Но вот единственная ведущая в занимаемую мною комнату дверь распахнулась, и в комнату вошёл человек, которого мне подробно описывал отец. Действующий глава рода иллити и, по совместительству, мой дед. Высокий, статный мужчина, которому нельзя было дать и сорока. Чёрные, зачёсанные назад волосы, на затылке собранные в хвост; чёткие скулы, вечно хмурые, стальные серые глаза, тонкая линия губ и по-аристократичному ровный нос. Одежды практически не отличались от таковых у ушедшей старушки или сидящей в стороне девушки, разве что фасон был мужской, но ткани оставались теми же. Украшений и прочих свидетельств власти так же видно не было, но пара необычной формы мечей на правом боку как-бы намекали на неординарность своего хозяина. Генерал, как я. Опытный, могущественный правитель, провёдший род через человеко-демоническую войну и выбивший для иллити право жить на этих землях. Маг уровня Императора, безо всякой праны представляющий в ближнем бою серьезную опасность. Вот, кем был Зар`та Иллити.
— Мне передали, что ты очнулся. Как себя чувствуешь?
— По ощущениям, я полностью здоров, господин Зар`та.

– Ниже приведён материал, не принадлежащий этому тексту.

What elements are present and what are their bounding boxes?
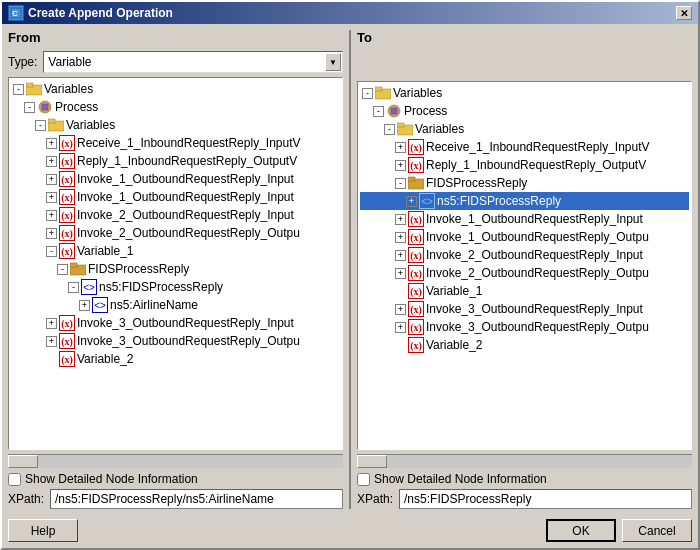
tree-row[interactable]: + (x) Invoke_1_OutboundRequestReply_Inpu…: [11, 170, 340, 188]
tree-row-selected[interactable]: + <> ns5:FIDSProcessReply: [360, 192, 689, 210]
help-button[interactable]: Help: [8, 519, 78, 542]
expander-icon[interactable]: -: [395, 178, 406, 189]
tree-row[interactable]: + (x) Invoke_1_OutboundRequestReply_Outp…: [360, 228, 689, 246]
expander-icon[interactable]: +: [395, 232, 406, 243]
ok-button[interactable]: OK: [546, 519, 616, 542]
expander-icon[interactable]: +: [395, 214, 406, 225]
expander-icon[interactable]: +: [46, 210, 57, 221]
tree-row[interactable]: (x) Variable_2: [360, 336, 689, 354]
node-label: Invoke_3_OutboundRequestReply_Input: [77, 316, 294, 330]
expander-icon[interactable]: +: [79, 300, 90, 311]
node-label: Reply_1_InboundRequestReply_OutputV: [426, 158, 646, 172]
scrollbar-thumb[interactable]: [357, 455, 387, 468]
var-icon: (x): [59, 351, 75, 367]
from-tree[interactable]: - Variables - Process: [8, 77, 343, 450]
tree-row[interactable]: + (x) Receive_1_InboundRequestReply_Inpu…: [11, 134, 340, 152]
tree-row[interactable]: - Process: [360, 102, 689, 120]
tree-row[interactable]: + <> ns5:AirlineName: [11, 296, 340, 314]
from-xpath-input[interactable]: [50, 489, 343, 509]
scrollbar-track: [8, 455, 343, 468]
type-select[interactable]: Variable: [43, 51, 343, 73]
expander-icon[interactable]: -: [373, 106, 384, 117]
expander-icon[interactable]: +: [395, 142, 406, 153]
tree-row[interactable]: + (x) Invoke_1_OutboundRequestReply_Inpu…: [360, 210, 689, 228]
scrollbar-track: [357, 455, 692, 468]
from-scrollbar[interactable]: [8, 454, 343, 468]
tree-row[interactable]: + (x) Invoke_3_OutboundRequestReply_Inpu…: [11, 314, 340, 332]
expander-icon[interactable]: -: [68, 282, 79, 293]
to-detail-checkbox[interactable]: [357, 473, 370, 486]
tree-row[interactable]: + (x) Invoke_2_OutboundRequestReply_Inpu…: [360, 246, 689, 264]
expander-icon[interactable]: -: [35, 120, 46, 131]
expander-icon[interactable]: -: [384, 124, 395, 135]
var-icon: (x): [408, 157, 424, 173]
node-label: Invoke_2_OutboundRequestReply_Input: [426, 248, 643, 262]
expander-icon[interactable]: +: [395, 322, 406, 333]
tree-row[interactable]: + (x) Invoke_3_OutboundRequestReply_Inpu…: [360, 300, 689, 318]
tree-row[interactable]: - Process: [11, 98, 340, 116]
var-icon: (x): [408, 283, 424, 299]
var-icon: (x): [59, 153, 75, 169]
expander-icon[interactable]: +: [395, 268, 406, 279]
expander-icon[interactable]: -: [362, 88, 373, 99]
from-panel: From Type: Variable ▼ -: [8, 30, 343, 509]
tree-row[interactable]: + (x) Reply_1_InboundRequestReply_Output…: [360, 156, 689, 174]
expander-icon[interactable]: +: [406, 196, 417, 207]
tree-row[interactable]: (x) Variable_1: [360, 282, 689, 300]
tree-row[interactable]: - FIDSProcessReply: [360, 174, 689, 192]
type-row: Type: Variable ▼: [8, 51, 343, 73]
expander-icon[interactable]: -: [13, 84, 24, 95]
svg-rect-15: [397, 123, 404, 127]
tree-row[interactable]: (x) Variable_2: [11, 350, 340, 368]
scrollbar-thumb[interactable]: [8, 455, 38, 468]
tree-row[interactable]: - Variables: [360, 120, 689, 138]
expander-icon[interactable]: -: [57, 264, 68, 275]
tree-row[interactable]: - Variables: [11, 116, 340, 134]
to-xpath-input[interactable]: [399, 489, 692, 509]
tree-row[interactable]: - Variables: [360, 84, 689, 102]
to-xpath-row: XPath:: [357, 489, 692, 509]
tree-row[interactable]: + (x) Invoke_1_OutboundRequestReply_Inpu…: [11, 188, 340, 206]
tree-row[interactable]: + (x) Invoke_2_OutboundRequestReply_Outp…: [360, 264, 689, 282]
var-icon: (x): [59, 225, 75, 241]
expander-icon[interactable]: +: [395, 304, 406, 315]
expander-icon[interactable]: +: [46, 174, 57, 185]
expander-icon[interactable]: +: [46, 336, 57, 347]
from-checkbox-row: Show Detailed Node Information: [8, 472, 343, 486]
node-label: Invoke_1_OutboundRequestReply_Input: [77, 172, 294, 186]
cancel-button[interactable]: Cancel: [622, 519, 692, 542]
tree-row[interactable]: + (x) Invoke_3_OutboundRequestReply_Outp…: [11, 332, 340, 350]
dialog-icon: C: [8, 5, 24, 21]
expander-icon[interactable]: +: [46, 192, 57, 203]
type-label: Type:: [8, 55, 37, 69]
tree-row[interactable]: + (x) Receive_1_InboundRequestReply_Inpu…: [360, 138, 689, 156]
var-icon: (x): [59, 315, 75, 331]
node-label: Process: [404, 104, 447, 118]
svg-rect-11: [375, 87, 382, 91]
tree-row[interactable]: + (x) Reply_1_InboundRequestReply_Output…: [11, 152, 340, 170]
expander-icon[interactable]: -: [24, 102, 35, 113]
expander-icon[interactable]: +: [395, 250, 406, 261]
tree-row[interactable]: + (x) Invoke_3_OutboundRequestReply_Outp…: [360, 318, 689, 336]
expander-icon[interactable]: +: [46, 138, 57, 149]
to-scrollbar[interactable]: [357, 454, 692, 468]
tree-row[interactable]: + (x) Invoke_2_OutboundRequestReply_Outp…: [11, 224, 340, 242]
tree-row[interactable]: - (x) Variable_1: [11, 242, 340, 260]
to-tree[interactable]: - Variables - Process: [357, 81, 692, 450]
expander-icon[interactable]: -: [46, 246, 57, 257]
expander-icon[interactable]: +: [46, 228, 57, 239]
expander-icon[interactable]: +: [46, 156, 57, 167]
tree-row[interactable]: - FIDSProcessReply: [11, 260, 340, 278]
close-button[interactable]: ✕: [676, 6, 692, 20]
from-detail-checkbox[interactable]: [8, 473, 21, 486]
var-icon: (x): [408, 265, 424, 281]
node-label: Reply_1_InboundRequestReply_OutputV: [77, 154, 297, 168]
expander-icon[interactable]: +: [395, 160, 406, 171]
tree-row[interactable]: + (x) Invoke_2_OutboundRequestReply_Inpu…: [11, 206, 340, 224]
var-icon: (x): [59, 207, 75, 223]
type-select-wrapper[interactable]: Variable ▼: [43, 51, 343, 73]
tree-row[interactable]: - <> ns5:FIDSProcessReply: [11, 278, 340, 296]
node-label: Variables: [44, 82, 93, 96]
tree-row[interactable]: - Variables: [11, 80, 340, 98]
expander-icon[interactable]: +: [46, 318, 57, 329]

Деду подобное обращение не понравилось, но он сдержал свой взрывной темперамент, плавно опустившись на размещенный рядом с моей кроватью стул. Одновременно с тем витающая вокруг него подавляющая аура слегка ослабла, а я, совершенно неожиданно для самого себя, сумел разглядеть в Зар`та те его черты, которые им тщательно скрывались. Дед предстал передо мной сейчас волевым, но уставшим, перенервничавшим человеком, искренне за меня волновавшемся.
— Сто четырнадцать умножить на семь.
— Семьсот девяноста восемь. — Ответил я практически моментально, чем заслужил одобрительный кивок. — К чему это?
— Лучший способ проверить, в норме ли ты. Да и мне было интересно, так ли ты смышлён, как рассказывал Амстер со слов твоего отца. Амстер — это мой второй сын.
Добавил, видимо, для того, чтобы я не чувствовал себя неуютно из-за своей неосведомлённости.
— Я знаю. Отец мне многое рассказывал. Об иллити, о ваших порядках, о его семье…
— О наших порядках, внук, и о нашей семье. Пусть я когда-то и изгнал твоего отца, но и он, и ты остаётесь моими потомками, сыном и внуком. Вы отказались от рода, но род от вас — нет.
— Разве изгнание не приравнивается к этому? И… что с моими родителями?